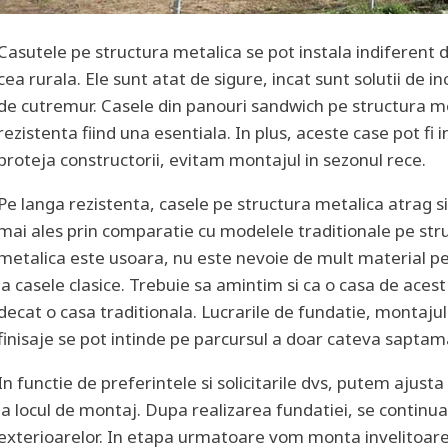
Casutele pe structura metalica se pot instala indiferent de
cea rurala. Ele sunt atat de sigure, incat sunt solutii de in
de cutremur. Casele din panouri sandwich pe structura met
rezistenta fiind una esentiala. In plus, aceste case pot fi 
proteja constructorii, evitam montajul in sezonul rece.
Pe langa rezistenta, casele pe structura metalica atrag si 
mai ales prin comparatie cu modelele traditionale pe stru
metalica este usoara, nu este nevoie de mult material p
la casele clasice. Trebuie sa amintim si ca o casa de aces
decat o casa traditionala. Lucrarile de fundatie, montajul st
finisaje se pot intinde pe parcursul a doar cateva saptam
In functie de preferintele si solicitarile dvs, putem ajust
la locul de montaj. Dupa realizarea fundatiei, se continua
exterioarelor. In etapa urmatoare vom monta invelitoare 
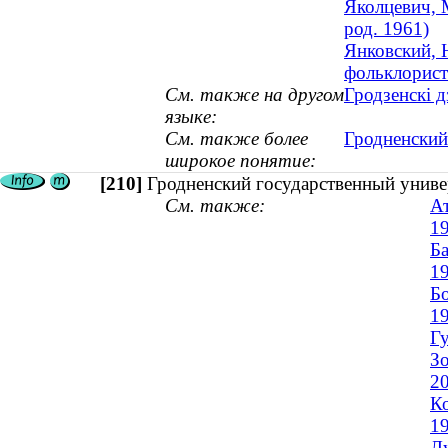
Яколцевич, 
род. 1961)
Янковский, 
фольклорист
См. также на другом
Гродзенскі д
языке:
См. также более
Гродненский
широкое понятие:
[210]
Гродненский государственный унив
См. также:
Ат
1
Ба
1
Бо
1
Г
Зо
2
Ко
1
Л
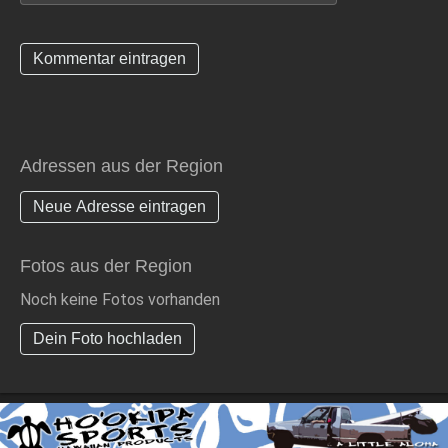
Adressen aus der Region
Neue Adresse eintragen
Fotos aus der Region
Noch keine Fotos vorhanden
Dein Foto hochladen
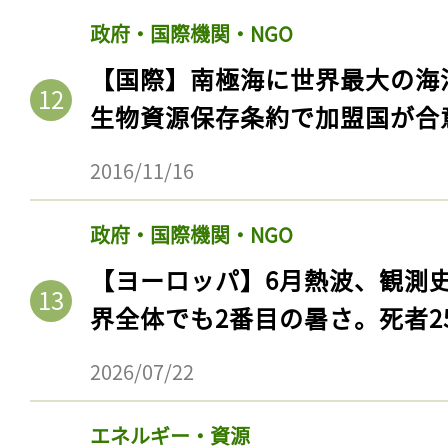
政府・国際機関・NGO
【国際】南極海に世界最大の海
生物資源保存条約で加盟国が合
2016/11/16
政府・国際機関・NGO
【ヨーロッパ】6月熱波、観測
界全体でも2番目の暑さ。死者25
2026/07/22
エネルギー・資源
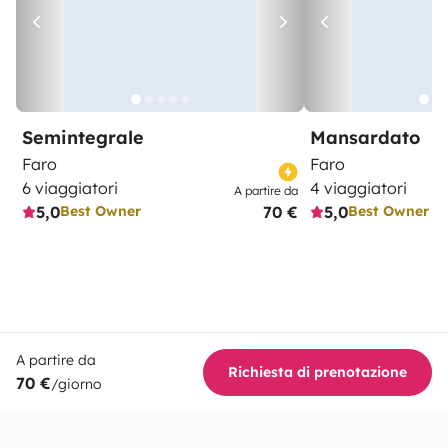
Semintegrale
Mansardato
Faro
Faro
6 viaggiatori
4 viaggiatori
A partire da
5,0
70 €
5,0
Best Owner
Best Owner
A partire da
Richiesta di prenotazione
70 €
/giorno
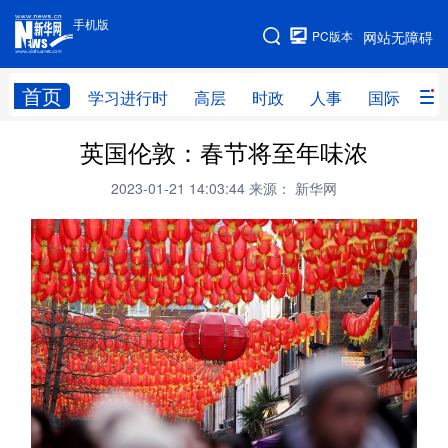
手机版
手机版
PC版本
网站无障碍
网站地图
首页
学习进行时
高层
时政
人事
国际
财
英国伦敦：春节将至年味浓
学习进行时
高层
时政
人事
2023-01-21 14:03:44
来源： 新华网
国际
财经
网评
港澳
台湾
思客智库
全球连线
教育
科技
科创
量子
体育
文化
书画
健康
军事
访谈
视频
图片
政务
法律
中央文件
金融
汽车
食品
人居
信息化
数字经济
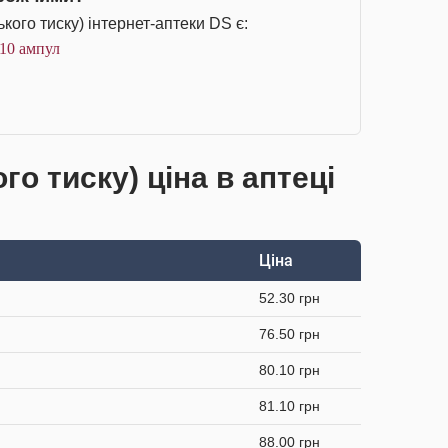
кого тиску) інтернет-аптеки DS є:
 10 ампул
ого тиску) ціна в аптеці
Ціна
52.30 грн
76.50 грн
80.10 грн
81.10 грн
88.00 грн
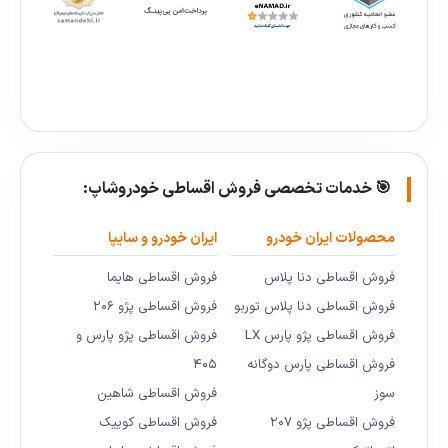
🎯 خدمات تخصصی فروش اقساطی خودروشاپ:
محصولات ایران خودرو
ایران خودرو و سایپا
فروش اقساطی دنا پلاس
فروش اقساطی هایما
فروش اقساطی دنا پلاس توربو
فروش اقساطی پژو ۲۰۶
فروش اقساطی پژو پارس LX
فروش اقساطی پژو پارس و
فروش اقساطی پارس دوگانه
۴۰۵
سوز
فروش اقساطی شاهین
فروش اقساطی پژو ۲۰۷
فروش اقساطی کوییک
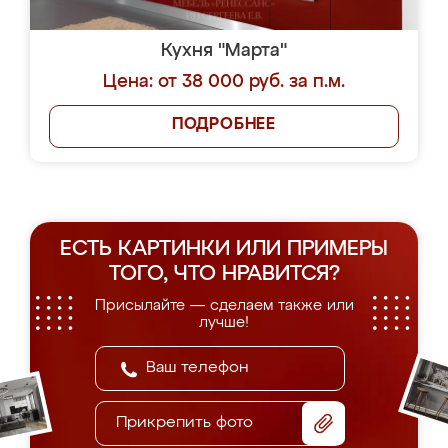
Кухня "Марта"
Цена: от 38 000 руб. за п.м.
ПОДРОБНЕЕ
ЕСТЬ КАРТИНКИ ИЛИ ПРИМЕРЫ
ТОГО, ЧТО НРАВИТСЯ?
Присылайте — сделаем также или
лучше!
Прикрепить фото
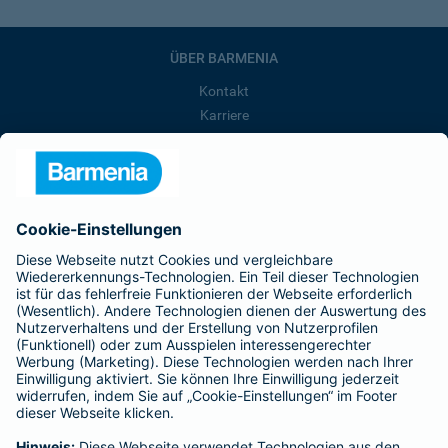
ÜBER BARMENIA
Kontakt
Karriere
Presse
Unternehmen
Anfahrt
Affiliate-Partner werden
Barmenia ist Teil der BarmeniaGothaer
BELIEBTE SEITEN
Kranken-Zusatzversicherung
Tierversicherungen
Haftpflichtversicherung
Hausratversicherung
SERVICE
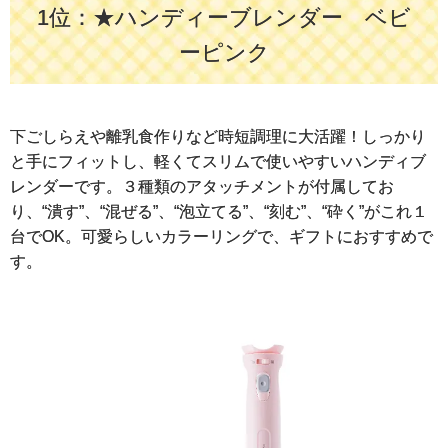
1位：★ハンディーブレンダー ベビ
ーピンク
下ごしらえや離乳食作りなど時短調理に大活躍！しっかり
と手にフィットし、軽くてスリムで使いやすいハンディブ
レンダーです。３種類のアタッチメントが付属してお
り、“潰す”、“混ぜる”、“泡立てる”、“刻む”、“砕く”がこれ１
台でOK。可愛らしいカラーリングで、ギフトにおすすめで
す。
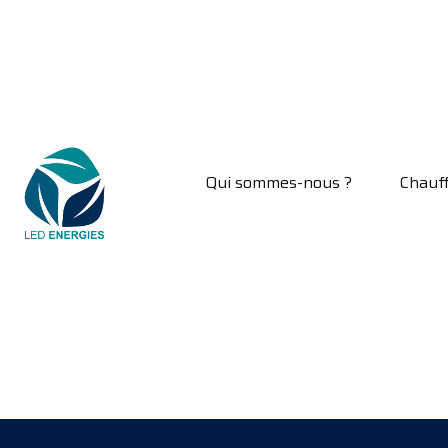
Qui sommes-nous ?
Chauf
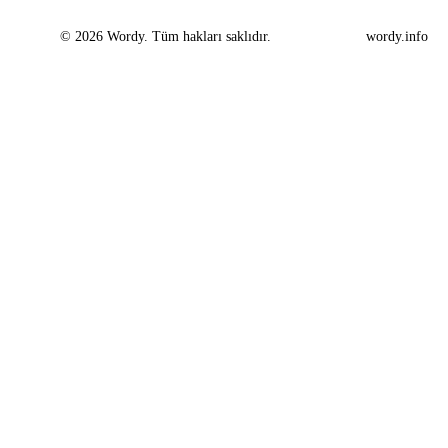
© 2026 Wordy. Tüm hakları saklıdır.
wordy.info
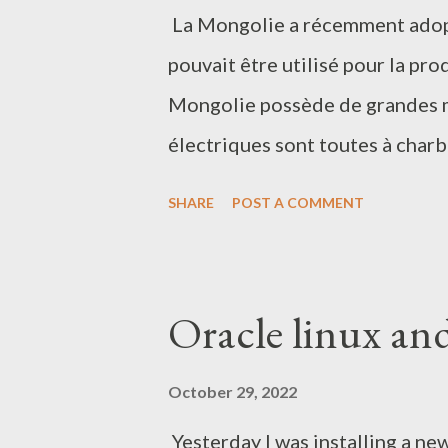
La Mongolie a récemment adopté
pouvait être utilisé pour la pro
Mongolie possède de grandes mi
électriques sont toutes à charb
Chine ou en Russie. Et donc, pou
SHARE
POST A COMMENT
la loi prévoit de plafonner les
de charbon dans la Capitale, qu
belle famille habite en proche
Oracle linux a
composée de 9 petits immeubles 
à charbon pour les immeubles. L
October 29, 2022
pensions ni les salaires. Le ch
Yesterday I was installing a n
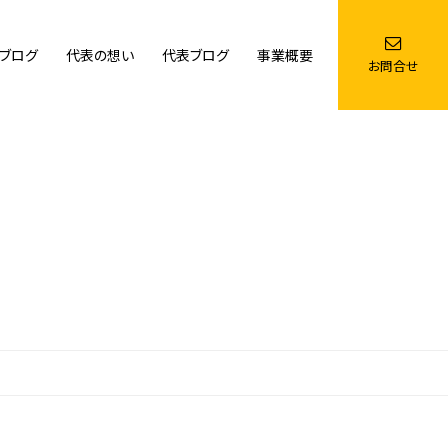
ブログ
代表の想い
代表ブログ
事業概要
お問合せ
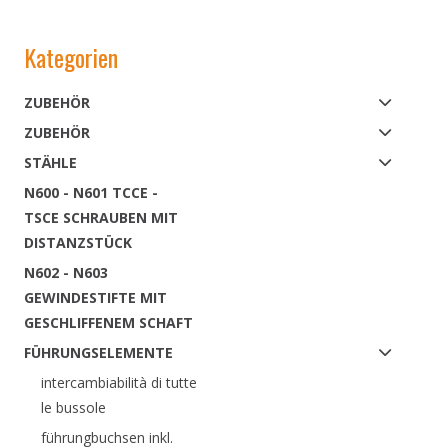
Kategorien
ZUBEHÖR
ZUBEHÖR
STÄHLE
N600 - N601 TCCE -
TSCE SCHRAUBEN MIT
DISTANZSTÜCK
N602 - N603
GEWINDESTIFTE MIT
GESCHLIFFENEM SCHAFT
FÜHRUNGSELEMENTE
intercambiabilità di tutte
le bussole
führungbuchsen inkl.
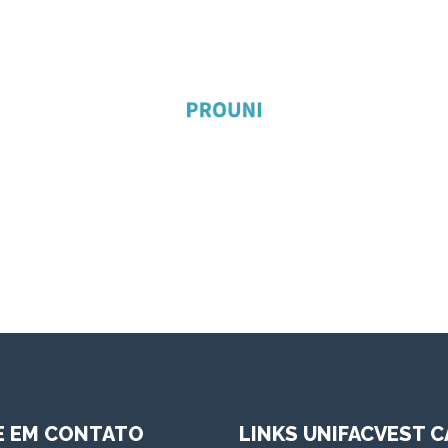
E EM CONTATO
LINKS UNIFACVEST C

[Work request]
With the pictures set aside, repeat every entry above exactly.

[Written answer]
Casutele pe structura metalica se pot instala indiferent de
cea rurala. Ele sunt atat de sigure, incat sunt solutii de in
de cutremur. Casele din panouri sandwich pe structura met
rezistenta fiind una esentiala. In plus, aceste case pot fi 
proteja constructorii, evitam montajul in sezonul rece.
Pe langa rezistenta, casele pe structura metalica atrag si 
mai ales prin comparatie cu modelele traditionale pe stru
metalica este usoara, nu este nevoie de mult material p
la casele clasice. Trebuie sa amintim si ca o casa de aces
decat o casa traditionala. Lucrarile de fundatie, montajul st
finisaje se pot intinde pe parcursul a doar cateva saptam
In functie de preferintele si solicitarile dvs, putem ajust
la locul de montaj. Dupa realizarea fundatiei, se continua
exterioarelor. In etapa urmatoare vom monta invelitoare 
Яколцевич, 
род. 1961)
Янковский, 
фольклорист
См. также на другом
Гродзенскі д
языке:
См. также более
Гродненский
широкое понятие:
[210]
Гродненский государственный унив
См. также:
Ат
1
Ба
1
Бо
1
Г
Зо
2
Ко
1
Л
Adressen aus der Region
Neue Adresse eintragen
Fotos aus der Region
Noch keine Fotos vorhanden
Dein Foto hochladen
政府・国際機関・NGO
【国際】南極海に世界最大の海
生物資源保存条約で加盟国が合
2016/11/16
政府・国際機関・NGO
【ヨーロッパ】6月熱波、観測
界全体でも2番目の暑さ。死者25
2026/07/22
エネルギー・資源
Semintegrale
Mansardato
Faro
Faro
6 viaggiatori
4 viaggiatori
A partire da
5,0
70 €
5,0
Best Owner
Best Owner
A partire da
Richiesta di prenotazione
70 €
/giorno
手机版
手机版
PC版本
网站无障碍
网站地图
首页
学习进行时
高层
时政
人事
国际
财
英国伦敦：春节将至年味浓
学习进行时
高层
时政
人事
2023-01-21 14:03:44
来源： 新华网
国际
财经
网评
港澳
台湾
思客智库
全球连线
教育
科技
科创
量子
体育
文化
书画
健康
军事
访谈
视频
图片
政务
法律
中央文件
金融
汽车
食品
人居
信息化
数字经济
кого тиску) інтернет-аптеки DS є:
 10 ампул
ого тиску) ціна в аптеці
Ціна
52.30 грн
76.50 грн
80.10 грн
81.10 грн
88.00 грн
🎯 خدمات تخصصی فروش اقساطی خودروشاپ:
محصولات ایران خودرو
ایران خودرو و سایپا
فروش اقساطی دنا پلاس
فروش اقساطی هایما
فروش اقساطی دنا پلاس توربو
فروش اقساطی پژو ۲۰۶
فروش اقساطی پژو پارس LX
فروش اقساطی پژو پارس و
فروش اقساطی پارس دوگانه
۴۰۵
سوز
فروش اقساطی شاهین
فروش اقساطی پژو ۲۰۷
فروش اقساطی کوییک
Кухня "Марта"
Цена: от 38 000 руб. за п.м.
ПОДРОБНЕЕ
ЕСТЬ КАРТИНКИ ИЛИ ПРИМЕРЫ
ТОГО, ЧТО НРАВИТСЯ?
Присылайте — сделаем также или
лучше!
Прикрепить фото
ÜBER BARMENIA
Kontakt
Karriere
Presse
Unternehmen
Anfahrt
Affiliate-Partner werden
Barmenia ist Teil der BarmeniaGothaer
BELIEBTE SEITEN
Kranken-Zusatzversicherung
Tierversicherungen
Haftpflichtversicherung
Hausratversicherung
SERVICE
1位：★ハンディーブレンダー ベビ
ーピンク
下ごしらえや離乳食作りなど時短調理に大活躍！しっかり
と手にフィットし、軽くてスリムで使いやすいハンディブ
レンダーです。３種類のアタッチメントが付属してお
り、“潰す”、“混ぜる”、“泡立てる”、“刻む”、“砕く”がこれ１
台でOK。可愛らしいカラーリングで、ギフトにおすすめで
す。
Qui sommes-nous ?
Chauf
© 2026 Wordy. Tüm hakları saklıdır.
wordy.info
La Mongolie a récemment adopté
pouvait être utilisé pour la pro
Mongolie possède de grandes mi
électriques sont toutes à charb
Chine ou en Russie. Et donc, pou
SHARE
POST A COMMENT
la loi prévoit de plafonner les
de charbon dans la Capitale, qu
belle famille habite en proche
Oracle linux a
composée de 9 petits immeubles 
à charbon pour les immeubles. L
October 29, 2022
pensions ni les salaires. Le ch
Yesterday I was installing a n
ブログ
代表の想い
代表ブログ
事業概要
お問合せ
Kategorien
ZUBEHÖR
ZUBEHÖR
STÄHLE
N600 - N601 TCCE -
TSCE SCHRAUBEN MIT
DISTANZSTÜCK
N602 - N603
GEWINDESTIFTE MIT
GESCHLIFFENEM SCHAFT
FÜHRUNGSELEMENTE
intercambiabilità di tutte
le bussole
führungbuchsen inkl.
E EM CONTATO
LINKS UNIFACVEST C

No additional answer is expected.